I think that many of the respondents here are missing the main points of this post at least as I see them. The wellness provisions of the ACA are a non-evidence-based, unscientific disaster. They are largely based on the successes claimed by the Safeway CEO – which, of course never actually happened. There is no available evidence to suggest that the kinds of coercive, incentive-laced solutions promoted by the so-called Safeway Amendment will improve health or save money, and,as the initial post suggests growing evidence of potential significant iatrogenesis both physiological and psychological – including (as the Prevention Institute and others have pointed out) cost shifting to those who can least afford it and pissing off people who don’t care to be coerced into turning the workplace into a doctor’s office, inevitably leading to decreased engagement at the workplace and all the negative consequences that occurrence portends – I am all for promoting health for individuals and organizations – but this medicalized coercion is not the way to go – As far as the AMA is concerned the transparency is glaring – They went against their own scientific advisory council to make their decision – because the decision has nothing to do with science – Really?

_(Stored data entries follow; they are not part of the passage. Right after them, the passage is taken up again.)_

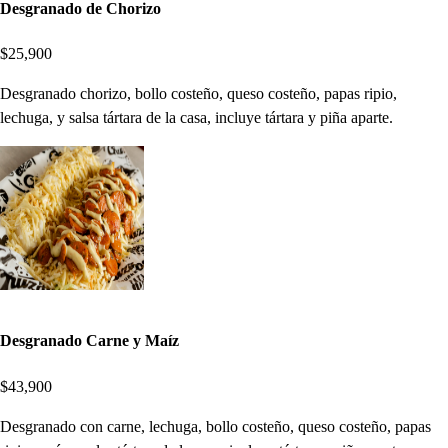
Desgranado de Chorizo
$25,900
Desgranado chorizo, bollo costeño, queso costeño, papas ripio,
lechuga, y salsa tártara de la casa, incluye tártara y piña aparte.
Desgranado Carne y Maíz
$43,900
Desgranado con carne, lechuga, bollo costeño, queso costeño, papas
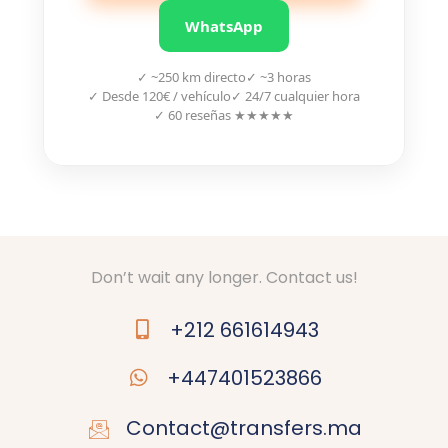
WhatsApp
✓ ~250 km directo
✓ ~3 horas
✓ Desde 120€ / vehículo
✓ 24/7 cualquier hora
✓ 60 reseñas ★★★★★
Don’t wait any longer. Contact us!
+212 661614943
+447401523866
Contact@transfers.ma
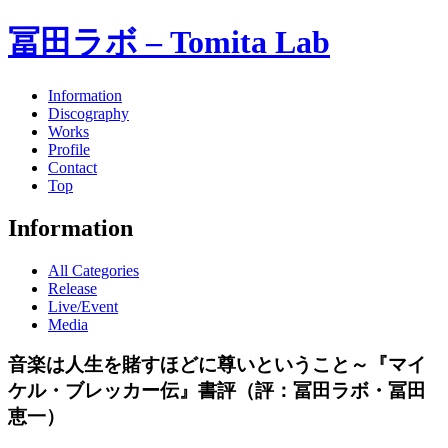
冨田ラボ – Tomita Lab
Information
Discography
Works
Profile
Contact
Top
Information
All Categories
Release
Live/Event
Media
音楽は人生を賭すほどに尊いということ～『マイ
ケル・ブレッカー伝』書評（評：冨田ラボ・冨田
恵一）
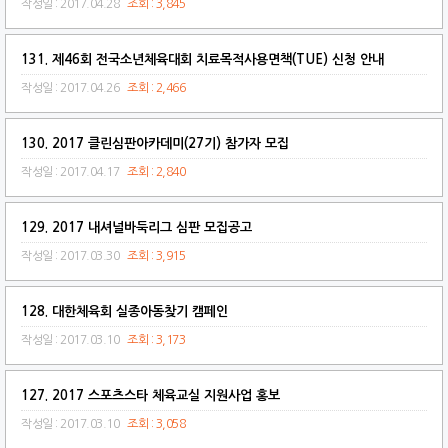
작성일 : 2017.04.28
조회 : 3,845
131. 제46회 전국소년체육대회 치료목적사용면책(TUE) 신청 안내
작성일 : 2017.04.26
조회 : 2,466
130. 2017 클린심판아카데미(27기) 참가자 모집
작성일 : 2017.04.17
조회 : 2,840
129. 2017 내셔널바둑리그 심판 모집공고
작성일 : 2017.03.30
조회 : 3,915
128. 대한체육회 실종아동찾기 캠페인
작성일 : 2017.03.10
조회 : 3,173
127. 2017 스포츠스타 체육교실 지원사업 홍보
작성일 : 2017.03.10
조회 : 3,058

In the short time doctors have with their patients, the limited training most of them have in nutrition, exercise or behavior change, they are going to waste a few minutes of their time doing more hounding of fat people to lose weight? – (after all, most fat people don’t know they are fat because it doesn’t come up that often in this culture – and when they do get hounded it works so well) – that’s why the AMA went against the recommendations of science? Maybe, but could it maybe have something to do with getting all these very effective weight loss approaches covered by insurance -weight watchers. Jenny Craig and bariatric surgeons are out partying after this decision – Jon

Guest
Jul 15, 2013

Thanks for your note, Jon. I love your concluding sentence…that Jenny Craig and bariatric surgeons are out partying after this series of policy foibles. Indeed, if I actually ran corporate wellness programs, as some of the less engaged commentators noted, I would be out partying with them, because the ACA gives me the push to go wild. Hey, that’s a great name for it: Wellness Gone Wild. Thanks for the inspiration, Jon.

Guest
Dr. Rick Lippin
Jul 15, 2013

It is time that we ALL (patients and providers ) “come clean” about the mutual lie that we have been living and hawking.

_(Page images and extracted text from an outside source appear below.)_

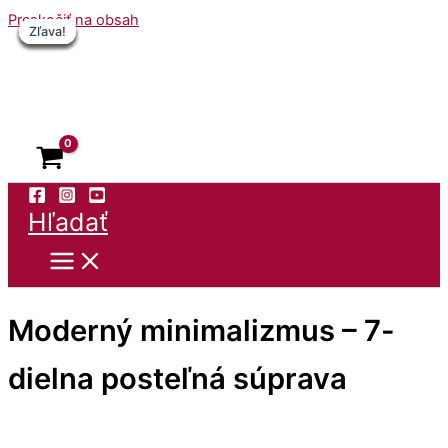
Preskočiť na obsah
Zľava!
Zľava!
Zľava!
Zľava!
Zľava!
Zľava!
Zľava!
Hľadať
Moderný minimalizmus – 7-
dielna posteľná súprava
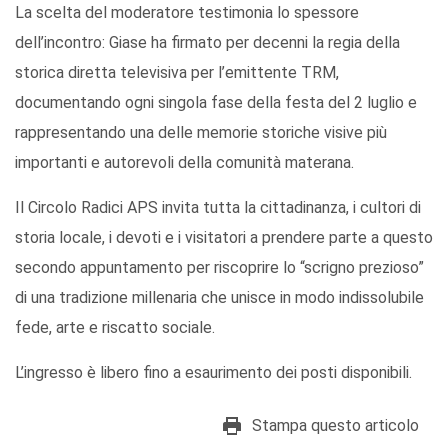
La scelta del moderatore testimonia lo spessore
dell’incontro: Giase ha firmato per decenni la regia della
storica diretta televisiva per l’emittente TRM,
documentando ogni singola fase della festa del 2 luglio e
rappresentando una delle memorie storiche visive più
importanti e autorevoli della comunità materana.
Il Circolo Radici APS invita tutta la cittadinanza, i cultori di
storia locale, i devoti e i visitatori a prendere parte a questo
secondo appuntamento per riscoprire lo “scrigno prezioso”
di una tradizione millenaria che unisce in modo indissolubile
fede, arte e riscatto sociale.
L’ingresso è libero fino a esaurimento dei posti disponibili.
Stampa questo articolo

The $2.2 trillion dollar plus US organized medical enterprise has little to do with human health outcomes. This has been known for several decades!

see http://www.unnaturalcauses.org

Dr. Rick Lippin
Southampton,Pa

Guest
Jul 15, 2013

Rick: you are right on, as usual. Thanks for contributing.

Guest
Craig "Quack" Vickstrom, M.D.
Jul 16, 2013

Truth.

Guest

I have enjoyed reading this comments and this post. Thanks.

Guest
Jul 15, 2013

ARCPoint, good to hear from you, and thanks.